A security expert once said to me, “It’s the fastest teams and the fastest systems that get used for new features, not the most appropriate, and this causes security breaches”. I never understood what he meant, until I saw it with my own eyes.
Years ago, I was working for a large company with many systems and teams. Our team was was a massively scalable data-aggregation and interrogation platform, sitting behind a dedicated separate Identification and Authentication service.
As you would expect, this ID service had gone through all the security processes, was hosted on-site etc, and was industry standard for PII (Personally Identifiable Information). It was rock solid, a bastion of security for the wider project, and pretty much a done deal in terms of data protection.
It was also extremely slow.
Slow in performance due to it’s architecture, and slow in adding new features due to the tricky nature of the project. Our system, on the other hand, was blisteringly fast, scalable, and we had a track history of delivering new features quickly.
One day, it was decided that the company needed to store users postcodes/zipcodes. This was PII (as in some sparsely populated parts of the world a single person’s address actually has it’s own code), was part of a users core identity and so would naturally sit within the obligations of the ID system. Except the ID system wasn’t going to be able to scale to reach the demands of this particular usecase, and besides the team behind it were already behind implementing other features.
So they decided that our system would store these postcodes. Problem was, our system (and team) was security cleared for ‘Amber’ level data, that is, data that was anonymised, non identifiable and non personal.

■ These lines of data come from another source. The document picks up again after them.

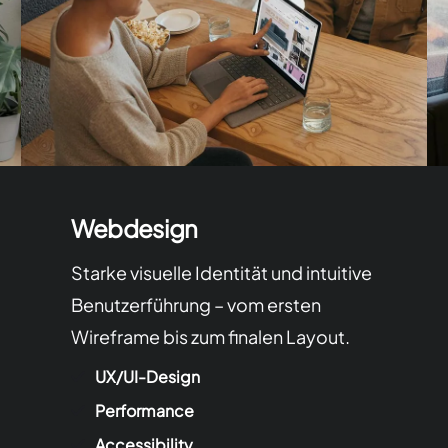
Webdesign
Starke visuelle Identität und intuitive
Benutzerführung – vom ersten
Wireframe bis zum finalen Layout.
UX/UI-Design
Performance
Accessibility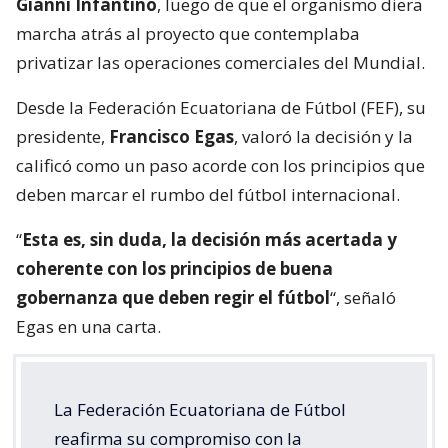
Gianni Infantino
, luego de que el organismo diera
marcha atrás al proyecto que contemplaba
privatizar las operaciones comerciales del Mundial.
Desde la Federación Ecuatoriana de Fútbol (FEF), su
presidente,
Francisco Egas
, valoró la decisión y la
calificó como un paso acorde con los principios que
deben marcar el rumbo del fútbol internacional.
“
Esta es, sin duda, la decisión más acertada y
coherente con los principios de buena
gobernanza que deben regir el fútbol
“, señaló
Egas en una carta.
La Federación Ecuatoriana de Fútbol
reafirma su compromiso con la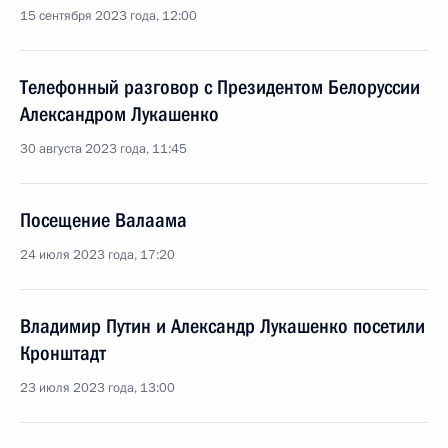
15 сентября 2023 года, 12:00
Телефонный разговор с Президентом Белоруссии
Александром Лукашенко
30 августа 2023 года, 11:45
Посещение Валаама
24 июля 2023 года, 17:20
Владимир Путин и Александр Лукашенко посетили
Кронштадт
23 июля 2023 года, 13:00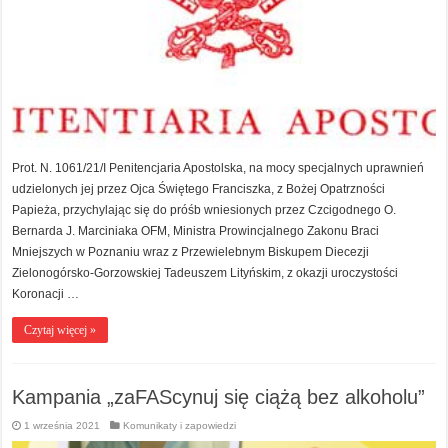
Prot. N. 1061/21/I Penitencjaria Apostolska, na mocy specjalnych uprawnień
udzielonych jej przez Ojca Świętego Franciszka, z Bożej Opatrzności
Papieża, przychylając się do próśb wniesionych przez Czcigodnego O.
Bernarda J. Marciniaka OFM, Ministra Prowincjalnego Zakonu Braci
Mniejszych w Poznaniu wraz z Przewielebnym Biskupem Diecezji
Zielonogórsko-Gorzowskiej Tadeuszem Lityńskim, z okazji uroczystości
Koronacji …
Czytaj więcej »
Kampania „zaFAScynuj się ciążą bez alkoholu”
1 września 2021
Komunikaty i zapowiedzi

This wasn’t just a case of a bit of extra vetting; the whole architecture of the system was based around this ‘secure but not PII level secure’ concept, as were our internal processes and ways of working.

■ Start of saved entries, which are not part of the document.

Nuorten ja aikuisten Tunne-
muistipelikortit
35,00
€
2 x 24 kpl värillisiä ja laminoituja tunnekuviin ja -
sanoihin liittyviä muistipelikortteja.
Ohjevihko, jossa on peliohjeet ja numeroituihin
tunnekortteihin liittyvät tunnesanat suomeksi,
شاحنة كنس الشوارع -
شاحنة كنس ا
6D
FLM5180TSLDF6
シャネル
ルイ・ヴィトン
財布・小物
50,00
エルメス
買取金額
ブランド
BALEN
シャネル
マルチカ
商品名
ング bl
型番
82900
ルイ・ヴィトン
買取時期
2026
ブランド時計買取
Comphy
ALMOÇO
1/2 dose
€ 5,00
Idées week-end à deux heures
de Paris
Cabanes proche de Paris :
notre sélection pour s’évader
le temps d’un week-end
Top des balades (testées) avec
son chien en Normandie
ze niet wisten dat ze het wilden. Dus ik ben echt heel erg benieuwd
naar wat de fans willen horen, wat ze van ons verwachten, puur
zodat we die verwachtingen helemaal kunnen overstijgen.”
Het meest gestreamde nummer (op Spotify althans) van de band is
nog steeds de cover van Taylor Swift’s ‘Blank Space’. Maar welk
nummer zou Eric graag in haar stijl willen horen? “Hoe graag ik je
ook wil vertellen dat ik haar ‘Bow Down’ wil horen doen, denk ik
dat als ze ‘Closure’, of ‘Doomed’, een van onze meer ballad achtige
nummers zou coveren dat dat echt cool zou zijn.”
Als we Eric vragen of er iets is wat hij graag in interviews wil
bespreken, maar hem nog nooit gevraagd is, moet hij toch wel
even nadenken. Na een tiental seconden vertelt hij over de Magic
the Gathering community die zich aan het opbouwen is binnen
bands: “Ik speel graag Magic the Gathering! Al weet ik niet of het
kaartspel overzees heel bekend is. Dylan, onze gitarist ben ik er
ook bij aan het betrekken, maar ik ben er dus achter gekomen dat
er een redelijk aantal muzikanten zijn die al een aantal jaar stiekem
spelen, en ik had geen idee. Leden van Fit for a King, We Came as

So we had to implement a whole new raft of security procedures, adopt new ways of working, construct highly detailed threat models and go through a rigorous infosec grilling, to ‘sign off’ on a level of security we were not designed as a system to achieve, while under intense pressure to deliver the new postcode feature. This retroactive upgrading of a systems security level is never as effective as building that security level in from the grass roots, and while I think we secured it well, it was far from ideal.

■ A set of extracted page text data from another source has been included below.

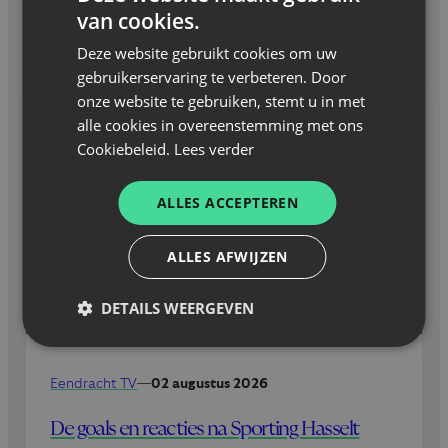
GERELATEERD NIEUWS
van cookies.
Deze website gebruikt cookies om uw
gebruikerservaring te verbeteren. Door
onze website te gebruiken, stemt u in met
alle cookies in overeenstemming met ons
Cookiebeleid.
Lees verder
ALLES ACCEPTEREN
ALLES AFWIJZEN
DETAILS WEERGEVEN
Eendracht TV
—
02 augustus 2026
De goals en reacties na Sporting Hasselt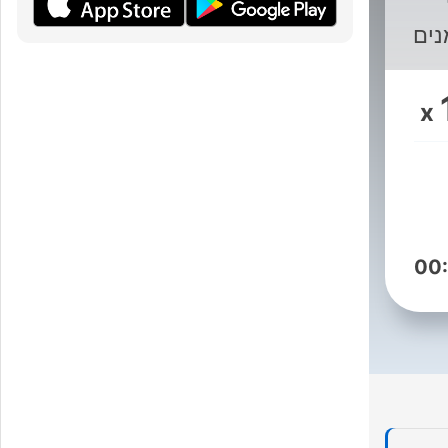
נים
x
00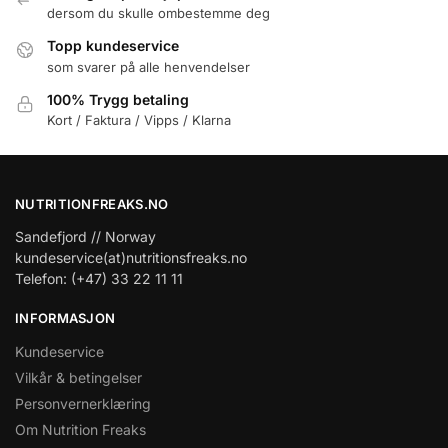
dersom du skulle ombestemme deg
Topp kundeservice
som svarer på alle henvendelser
100% Trygg betaling
Kort / Faktura / Vipps / Klarna
NUTRITIONFREAKS.NO
Sandefjord // Norway
kundeservice(at)nutritionsfreaks.no
Telefon: (+47) 33 22 11 11
INFORMASJON
Kundeservice
Vilkår & betingelser
Personvernerklæring
Om Nutrition Freaks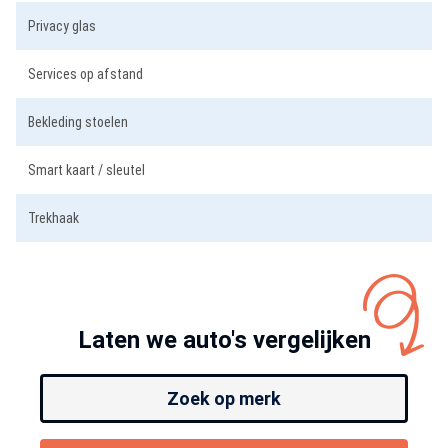
Privacy glas
Services op afstand
Bekleding stoelen
Smart kaart / sleutel
Trekhaak
Laten we auto's vergelijken
Zoek op merk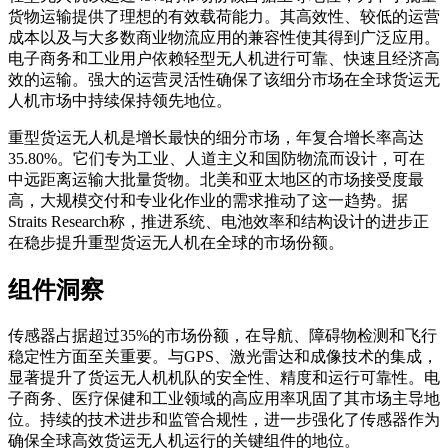
货物运输提供了理想的有效载荷能力。其高效性、较低的运营
成本以及与大多数商业物流应用的兼容性使其得到广泛应用。
电子商务和工业用户依赖轻型无人机进行可靠、快速且经济高
效的运输。强大的运营灵活性确保了该细分市场在全球货运无
人机市场中持续保持领先地位。
重型货运无人机是增长最快的细分市场，年复合增长率高达
35.80%。它们专为工业、人道主义和国防物流而设计，可在
中远距离运输大批量货物。北美和亚太地区的市场接受度最
高，大规模交付和专业化作业的需求推动了这一趋势。据
Straits Research称，推进系统、电池效率和结构设计的进步正
在稳步提升重型货运无人机在全球的市场份额。
组件洞察
传感器占据超过35%的市场份额，在导航、障碍物检测和飞行
稳定性方面至关重要。与GPS、激光雷达和成像技术的集成，
显著提升了货运无人机机队的安全性、精度和运行可靠性。电
子商务、医疗保健和工业领域的高应用率巩固了其市场主导地
位。持续的技术进步和监管合规性，进一步强化了传感器作为
确保全球高效货运无人机运行的关键组件的地位。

So the experts words were born out: the most security-appropriate system (the highly secure but slow ID system) was ignored in favour of our less secure but faster data-aggregation system. No breach that we know of resulted from this, but it was still a risky move and one that placed a lot of strain on our security apparatus.
So look out for these situations when planing a multi system platform; just because one system seems like the most natural fit for potential functionality, it doesn’t mean that it’s the one that will eventually be used. This can apply to other sorts of concerns too, not just security.